El apocalipsis de las selfies
Cuando mostrarse se vuelve una carga: del autoretrato al retrato editado, entre la exposición y la identidad.
Hace un tiempo - ya bastante largo quizás- empecé a notar algo curioso. Al abrir Instagram me di cuenta que las generaciones más jóvenes ya no aparecen en sus propios perfiles, ni en su "foto de perfil" ni en las fotos siguientes. Los feeds (es decir, la página principal de sus cuentas, para quienes no saben que es feed) están limpios, como si nadie habitara realmente esa parte de la red aunque efectivamente sucede -y sucede abismalmente- lo contrario.
Pero, a diferencia de la generación que ya pasó los 40 en muchos casos, las fotos personales -esas que antes se acumulaban sin culpa- ya no están. O, en muchos casos, ni siquiera estuvieron alguna vez.
Cuando pregunté por qué, me respondieron algo que me quedó dando vueltas: "La veo tantas veces que le encuentro defectos que no puedo soportar." Los chicos y las chicas de hoy la miran tanto que empiezan a ver todos los detalles que no les gustan. Un gesto raro, una sonrisa torcida donde se ven dientes sin dentista, una mancha allí, una persona detrás, una bolsa en el piso o simplemente el cansancio por una pose sostenida en el tiempo. Me hace acordar a la frase de Caetano "de cerca, nadie es normal".
Entendí, entonces, que la permanencia se ha vuelto una carga. Una foto quieta, eterna, es hoy un espejo demasiado exigente que nos habla (y nos grita, a veces) todo el tiempo. Remarcando nuestras imperfecciones, errores, detalles, manchas socializadoras. Reformulo la frase de Rorschach en la peli "Watchmen" (y seguro es también de los comics, pero no los leí): "No están encerrados conmigo, yo estoy encerrado con ustedes". Lo peor es que es adentro, en nuestra cabeza. Una cárcel perfecta.
Rorschach es un antihéroe ficticio coprotagonista de la aclamada serie de Alan Moore y Dave Gibbons, Watchmen, publicada por DC Comics entre 1986 y 1987.

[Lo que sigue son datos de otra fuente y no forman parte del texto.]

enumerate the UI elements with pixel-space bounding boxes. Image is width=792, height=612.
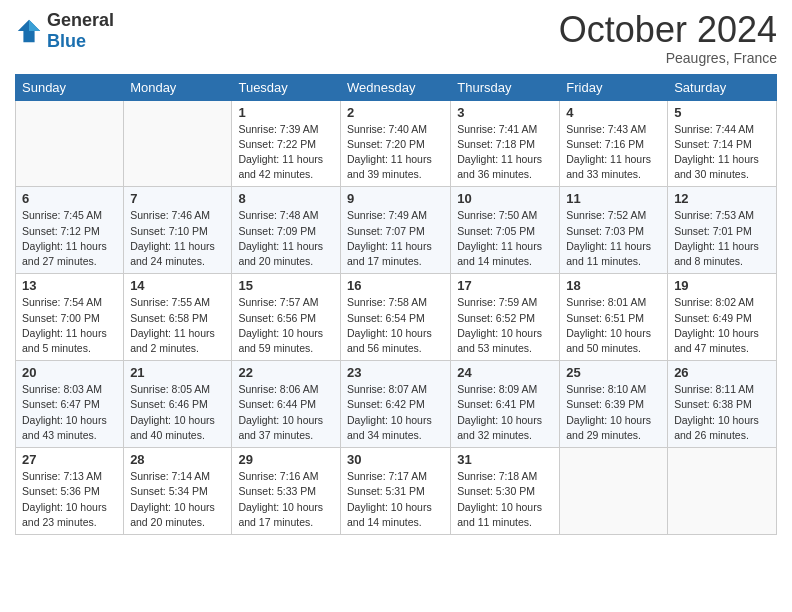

Con el tiempo, descubrí que la tendencia iba todavía más lejos. Ni siquiera las selfies sobrevivían en las historias. Esas imágenes tomadas con el brazo extendido, tan directas, tan en primer plano, se volvieron difíciles de tolerar. Las selfies muestran demasiado: la piel real, la luz de un día cualquiera, un gesto sin filtro. Nadie quiere, por presión ajena pero también muy propia, enfrentarse a eso. Solo quedan algunas fotos verdaderamente espontáneas... y cada vez son menos.
Lo irónico es que selfie significa, justamente, "yo mismo". Pero parece que el "yo mismo" dejó de ser suficiente. Y si seguimos en el tren de las ironías, feed significa "alimentar". Ya no ocurre ni lo uno ni lo otro.
Después del gran boom en el que todos fotografiábamos absolutamente todo -desde un viaje hasta una extracción de muelas o la caca de la mascota- ahora parece que giramos hacia el extremo opuesto. Volvimos, de algún modo, a la época en que las personas encargaban retratos imponentes a los pintores del Renacimiento: poses épicas, piel perfecta, sonrisa calculada, varios kilos de menos, ropajes bien planchados, fondos impolutos, calculados, una versión editada de la vida.
Quizás, detrás de todo esto, nunca dejamos de buscar eso: como quisiéramos ser (la gente quiere querer... ) y no como realmente somos.